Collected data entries
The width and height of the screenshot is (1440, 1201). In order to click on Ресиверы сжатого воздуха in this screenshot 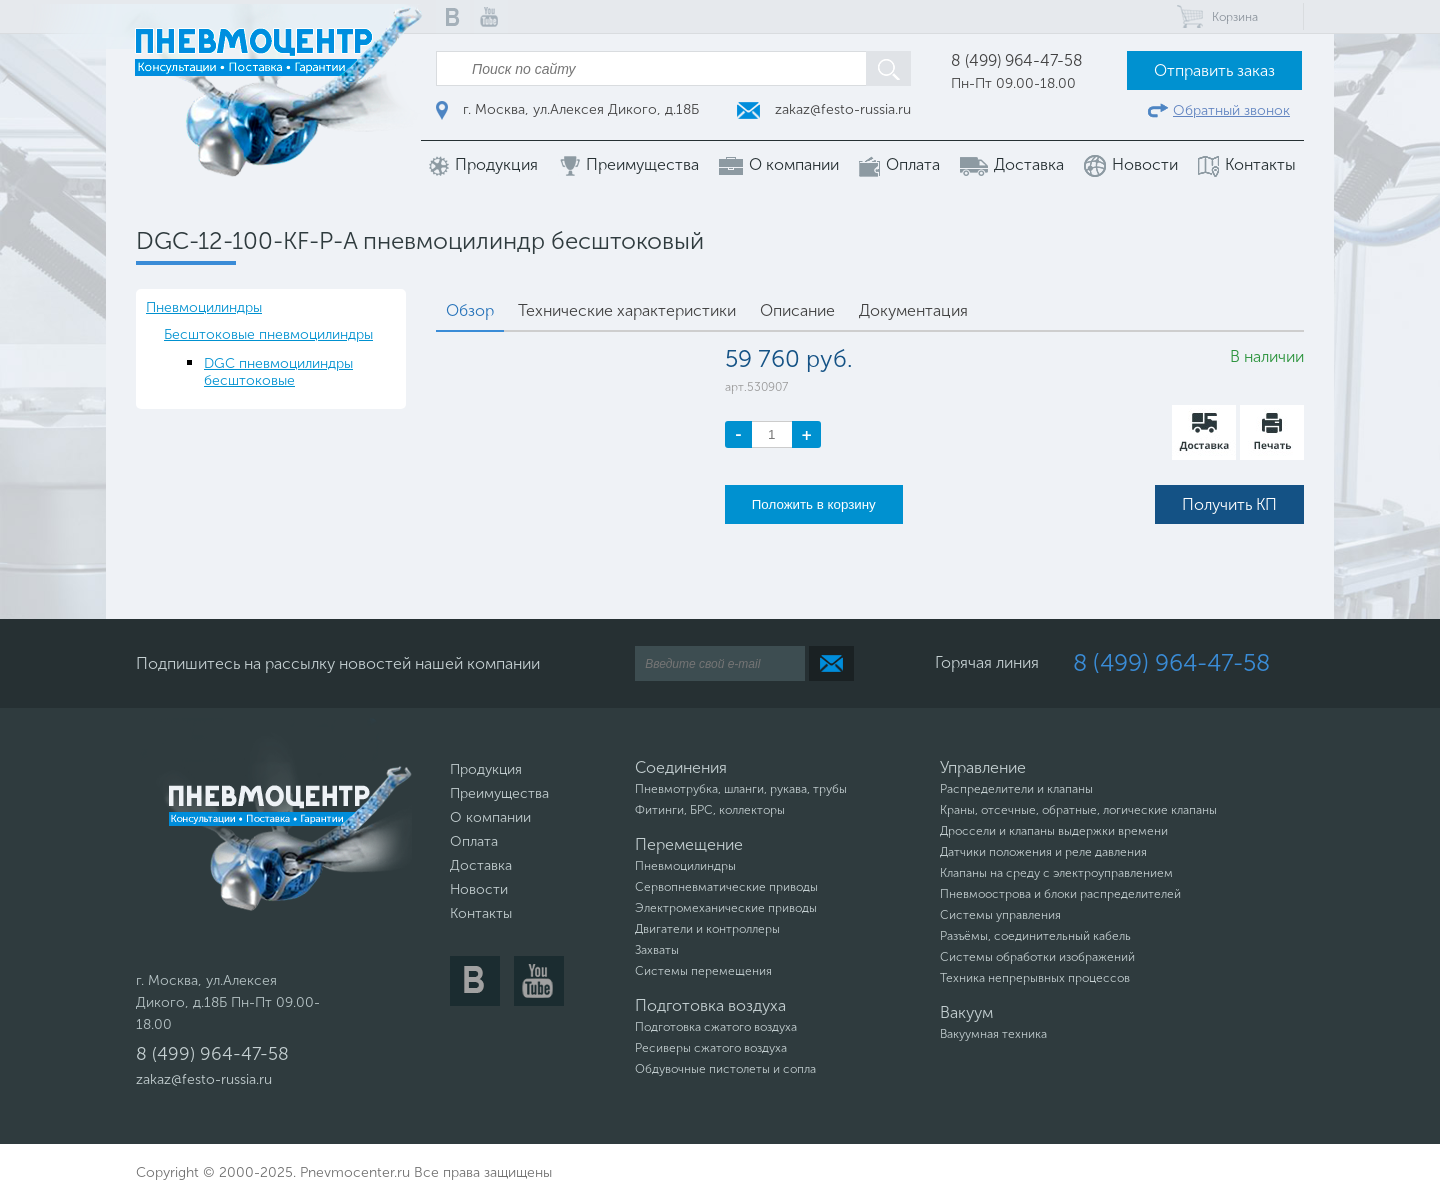, I will do `click(711, 1048)`.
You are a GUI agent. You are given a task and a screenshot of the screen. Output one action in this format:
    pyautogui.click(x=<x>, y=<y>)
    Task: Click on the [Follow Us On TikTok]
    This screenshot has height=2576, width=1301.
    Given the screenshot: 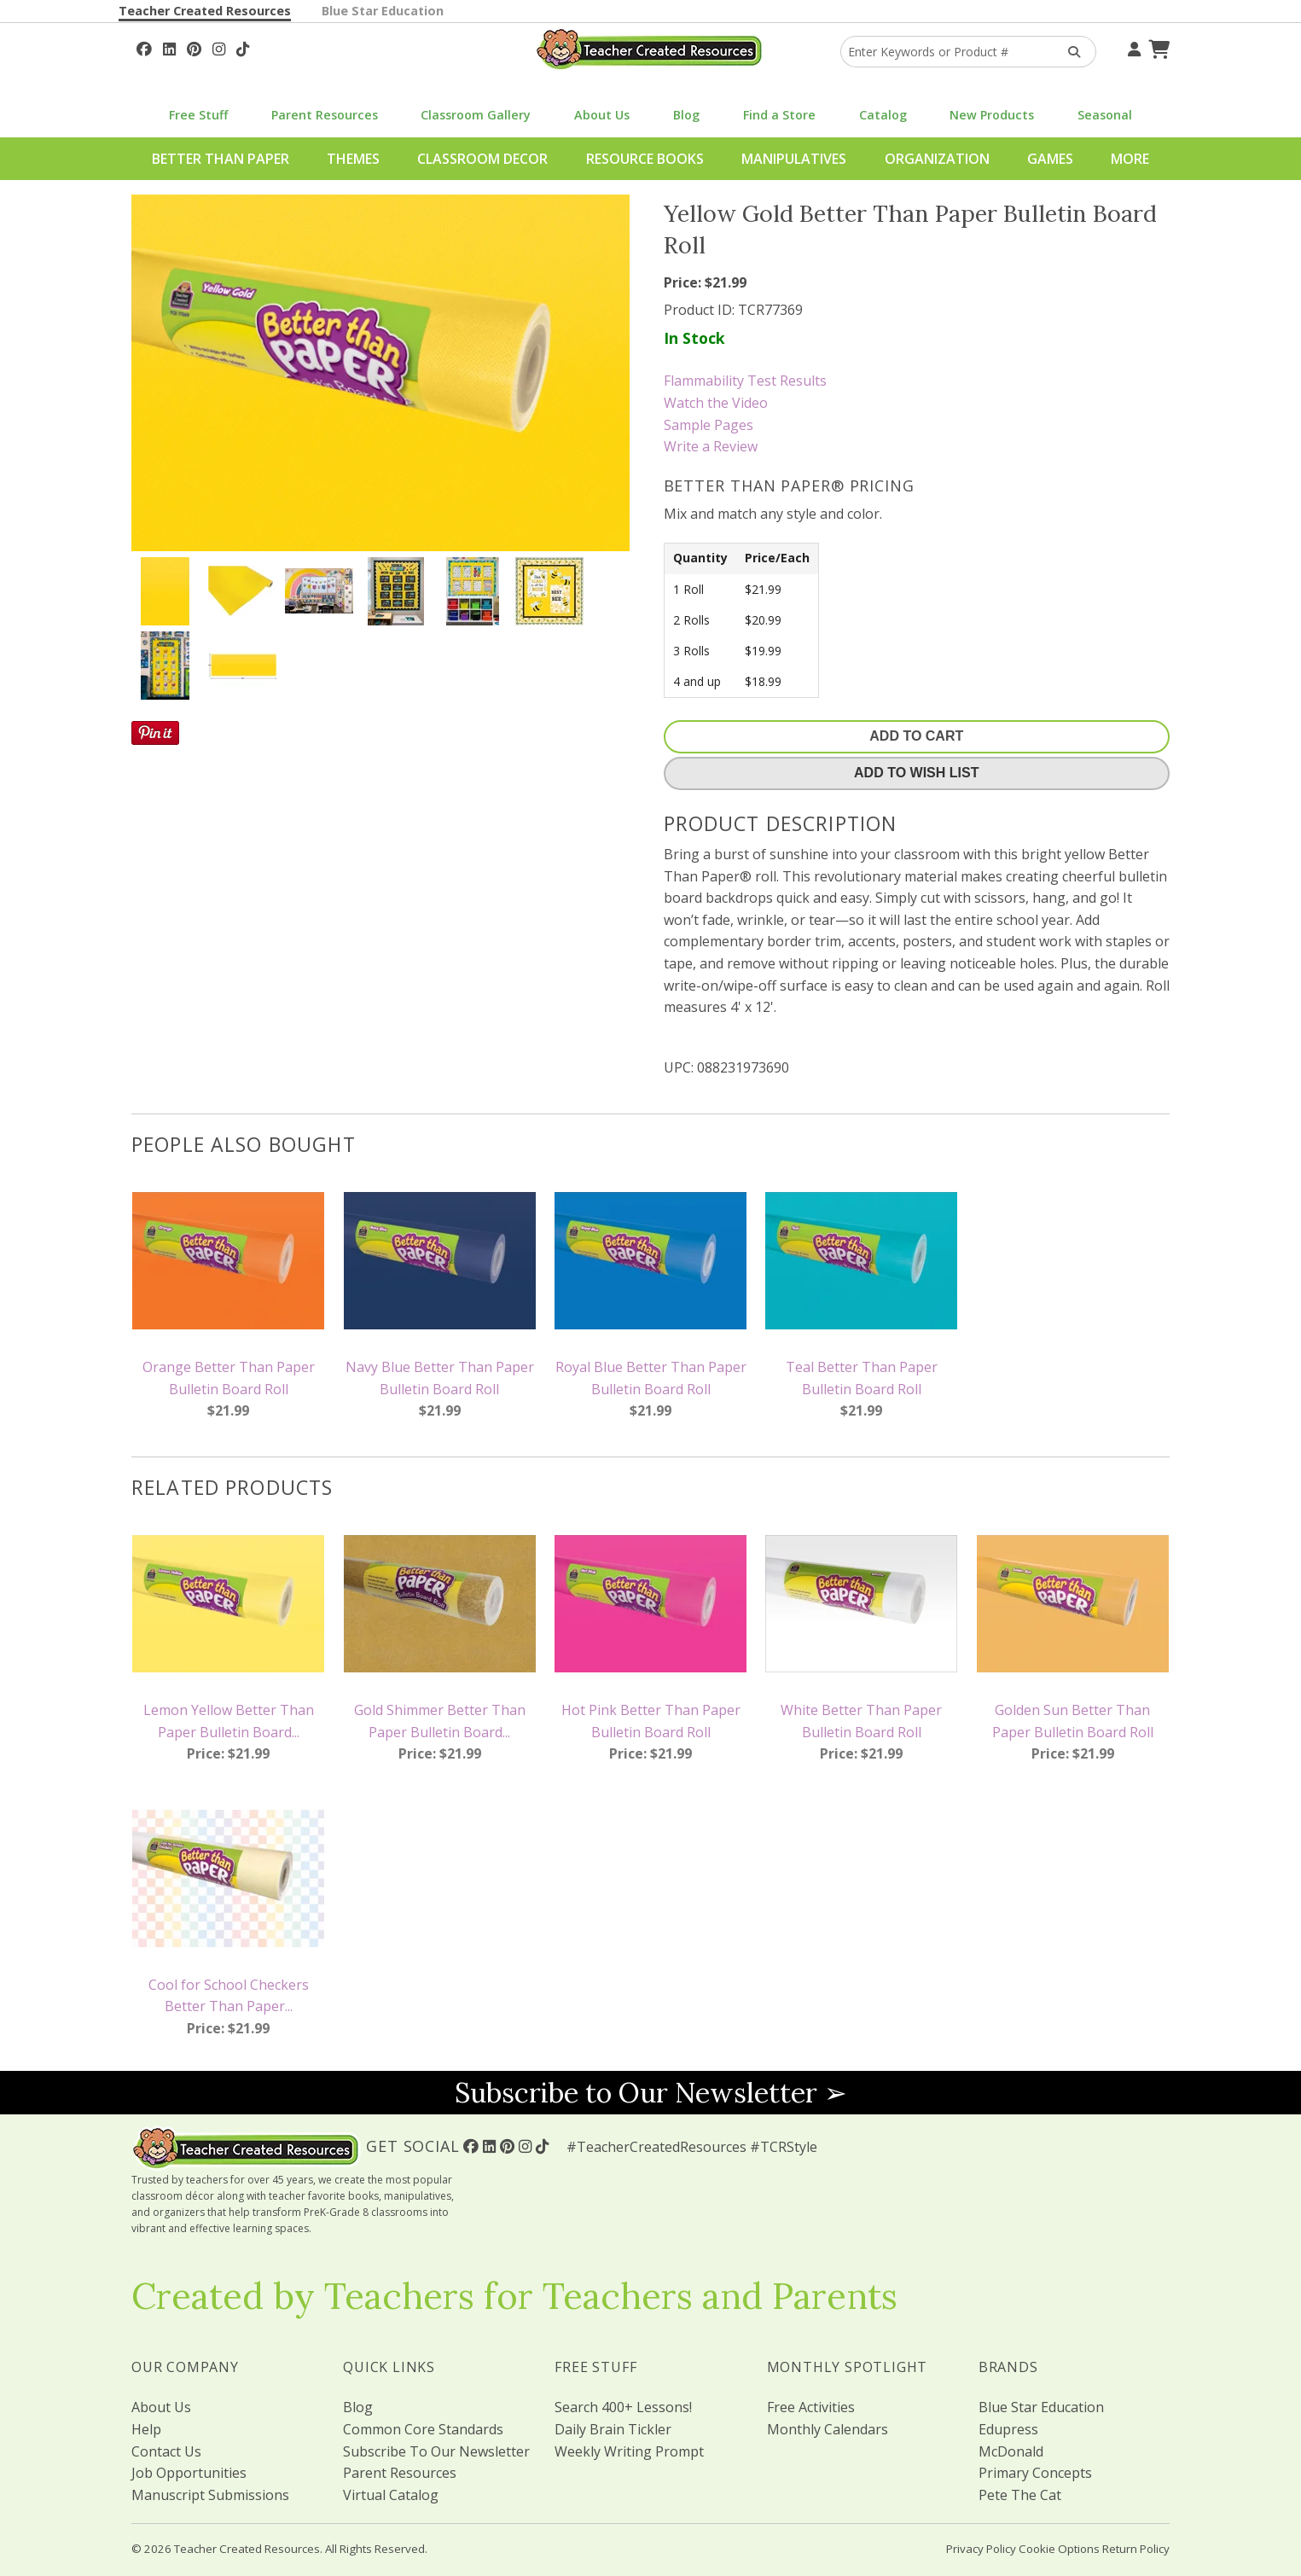 What is the action you would take?
    pyautogui.click(x=242, y=47)
    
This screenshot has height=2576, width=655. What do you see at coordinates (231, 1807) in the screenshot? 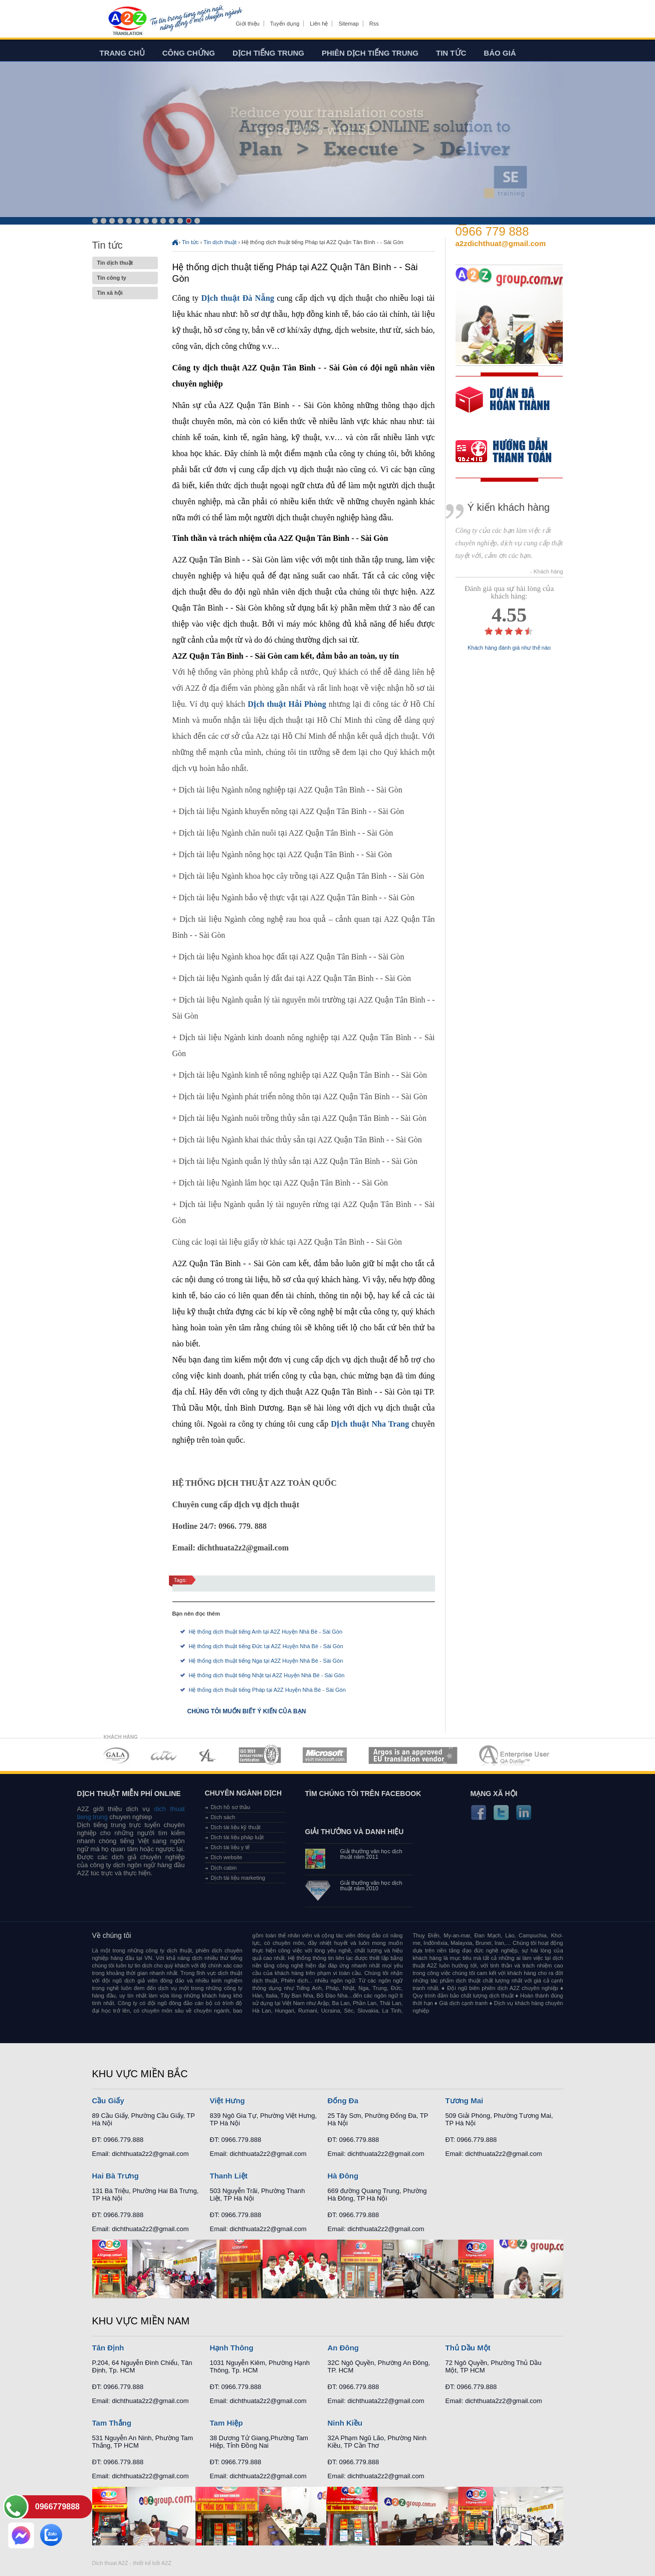
I see `Dịch hồ sơ thầu` at bounding box center [231, 1807].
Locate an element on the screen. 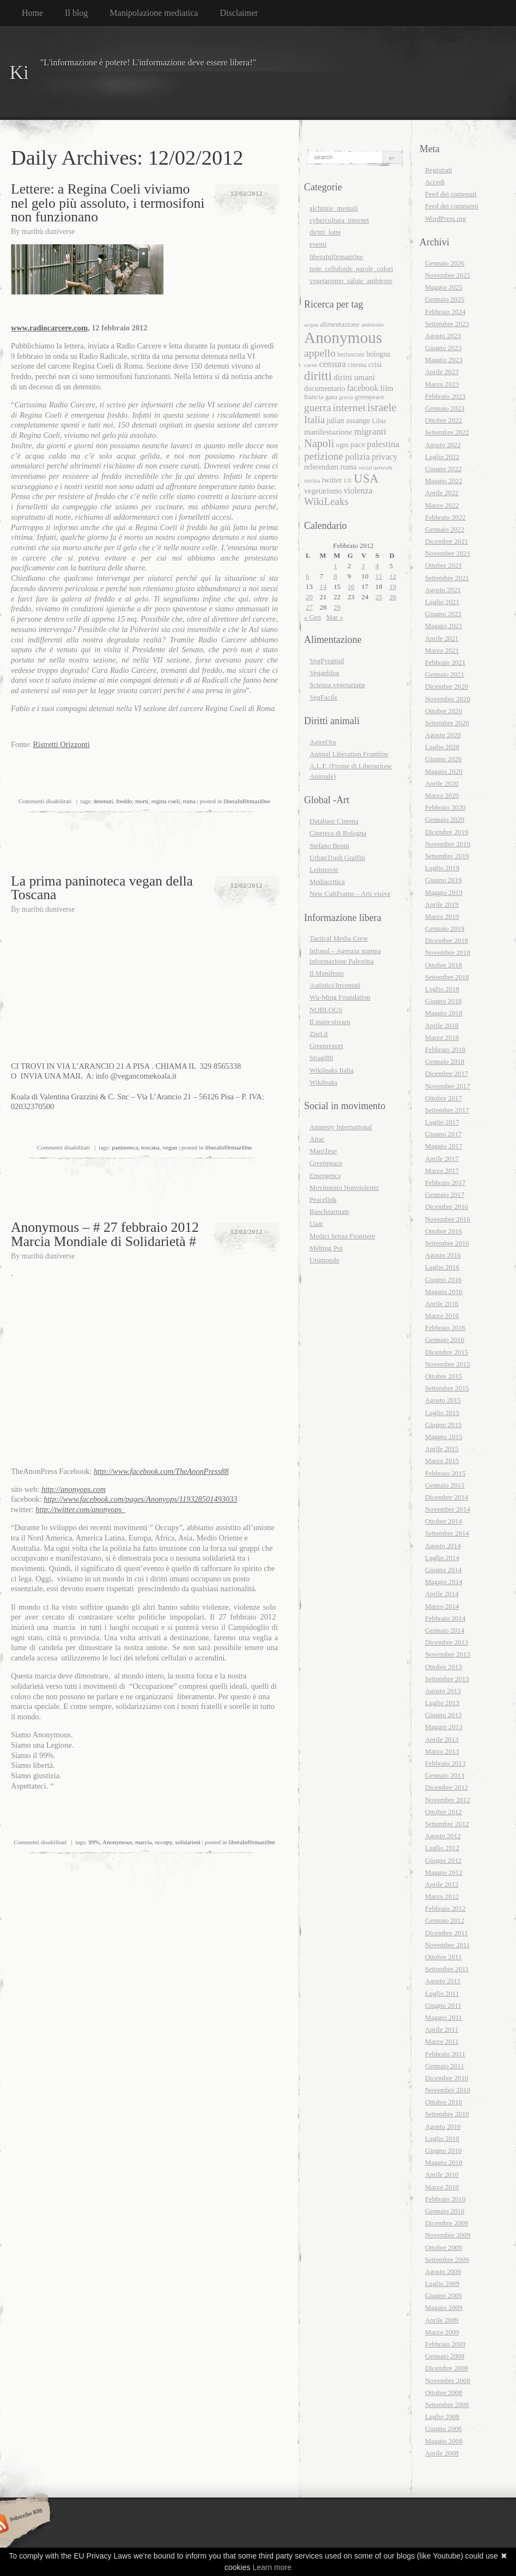 The image size is (516, 2576). 25 [Articoli pubblicati in 25 February 2012] is located at coordinates (379, 597).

Exercise:
I'd like the lines above from the one with "You are a GUI" up to and including the one with "This screenshot has height=2576, width=1301." copied exactly, with no other lines.

Answer to this problem:
You are a GUI agent. You are given a task and a screenshot of the screen. Output one action in this format:
    pyautogui.click(x=<x>, y=<y>)
    Task: Click on the [Follow Us On TikTok]
    This screenshot has height=2576, width=1301.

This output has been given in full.